• _PROBLEM DETAILS_
Pull out every line in the data that has the string "Termos" in it.

• _SUPPLIED ENTRIES_

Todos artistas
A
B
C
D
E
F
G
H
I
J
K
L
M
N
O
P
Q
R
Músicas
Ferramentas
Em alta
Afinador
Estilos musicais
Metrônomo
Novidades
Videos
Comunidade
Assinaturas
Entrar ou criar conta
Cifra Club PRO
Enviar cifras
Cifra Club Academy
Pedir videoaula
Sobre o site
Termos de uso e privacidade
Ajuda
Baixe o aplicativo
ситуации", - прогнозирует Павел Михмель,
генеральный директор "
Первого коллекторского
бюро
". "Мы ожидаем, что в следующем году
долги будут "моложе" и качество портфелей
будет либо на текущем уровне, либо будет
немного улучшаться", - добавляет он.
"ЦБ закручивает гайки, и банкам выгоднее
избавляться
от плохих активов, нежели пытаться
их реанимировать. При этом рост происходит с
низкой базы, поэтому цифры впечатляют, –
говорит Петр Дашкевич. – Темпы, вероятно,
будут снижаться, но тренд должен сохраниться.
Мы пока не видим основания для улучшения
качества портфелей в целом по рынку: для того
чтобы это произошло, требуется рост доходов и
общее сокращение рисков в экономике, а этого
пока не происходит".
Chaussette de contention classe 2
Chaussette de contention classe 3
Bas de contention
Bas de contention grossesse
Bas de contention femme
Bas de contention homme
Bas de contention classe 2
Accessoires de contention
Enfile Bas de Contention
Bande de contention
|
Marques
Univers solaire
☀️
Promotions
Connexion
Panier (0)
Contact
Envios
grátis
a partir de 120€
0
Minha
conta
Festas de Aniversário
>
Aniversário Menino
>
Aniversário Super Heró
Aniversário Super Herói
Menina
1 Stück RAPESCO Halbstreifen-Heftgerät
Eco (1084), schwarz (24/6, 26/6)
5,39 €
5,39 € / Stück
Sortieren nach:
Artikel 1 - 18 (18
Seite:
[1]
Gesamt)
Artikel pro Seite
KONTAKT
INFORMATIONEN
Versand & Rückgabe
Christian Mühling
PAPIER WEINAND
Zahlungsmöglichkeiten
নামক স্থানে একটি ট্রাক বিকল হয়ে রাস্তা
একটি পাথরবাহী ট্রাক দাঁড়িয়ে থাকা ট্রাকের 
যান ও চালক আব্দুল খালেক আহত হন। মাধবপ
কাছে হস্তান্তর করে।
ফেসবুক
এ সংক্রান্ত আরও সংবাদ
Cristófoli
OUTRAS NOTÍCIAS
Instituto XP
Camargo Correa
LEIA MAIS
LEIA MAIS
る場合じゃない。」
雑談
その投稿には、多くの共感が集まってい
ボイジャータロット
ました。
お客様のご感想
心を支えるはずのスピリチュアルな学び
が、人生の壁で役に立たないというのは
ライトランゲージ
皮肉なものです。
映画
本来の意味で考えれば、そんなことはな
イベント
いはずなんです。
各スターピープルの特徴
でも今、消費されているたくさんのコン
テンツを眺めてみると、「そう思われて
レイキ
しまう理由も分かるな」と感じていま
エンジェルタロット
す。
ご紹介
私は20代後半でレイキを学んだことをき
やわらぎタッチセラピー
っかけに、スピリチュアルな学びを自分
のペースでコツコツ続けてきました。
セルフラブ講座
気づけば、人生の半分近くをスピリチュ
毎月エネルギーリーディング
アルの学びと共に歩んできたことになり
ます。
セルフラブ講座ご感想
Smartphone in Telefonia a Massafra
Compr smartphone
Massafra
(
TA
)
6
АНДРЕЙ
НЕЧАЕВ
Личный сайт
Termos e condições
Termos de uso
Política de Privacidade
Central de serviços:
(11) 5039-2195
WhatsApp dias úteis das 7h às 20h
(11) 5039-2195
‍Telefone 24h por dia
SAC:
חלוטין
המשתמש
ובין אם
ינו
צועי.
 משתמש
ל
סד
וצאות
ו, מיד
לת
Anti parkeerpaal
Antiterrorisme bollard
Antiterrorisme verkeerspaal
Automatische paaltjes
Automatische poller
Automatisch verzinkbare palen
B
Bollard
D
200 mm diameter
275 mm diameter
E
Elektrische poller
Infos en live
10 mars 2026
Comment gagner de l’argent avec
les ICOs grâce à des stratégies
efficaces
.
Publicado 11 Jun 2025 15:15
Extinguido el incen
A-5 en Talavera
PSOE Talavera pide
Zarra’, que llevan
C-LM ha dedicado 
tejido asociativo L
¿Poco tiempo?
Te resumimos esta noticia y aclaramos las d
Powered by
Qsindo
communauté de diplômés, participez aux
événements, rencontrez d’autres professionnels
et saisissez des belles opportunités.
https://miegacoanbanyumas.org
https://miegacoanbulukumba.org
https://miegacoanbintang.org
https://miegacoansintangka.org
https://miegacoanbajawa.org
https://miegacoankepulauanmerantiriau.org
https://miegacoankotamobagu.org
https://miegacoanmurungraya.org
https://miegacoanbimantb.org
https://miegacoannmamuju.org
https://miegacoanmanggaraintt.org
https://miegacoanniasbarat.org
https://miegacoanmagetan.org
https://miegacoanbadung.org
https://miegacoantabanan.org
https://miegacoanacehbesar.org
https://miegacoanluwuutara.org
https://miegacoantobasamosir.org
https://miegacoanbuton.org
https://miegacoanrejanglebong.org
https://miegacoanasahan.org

• _REPLY_
Termos de uso e privacidade
Termos e condições
Termos de uso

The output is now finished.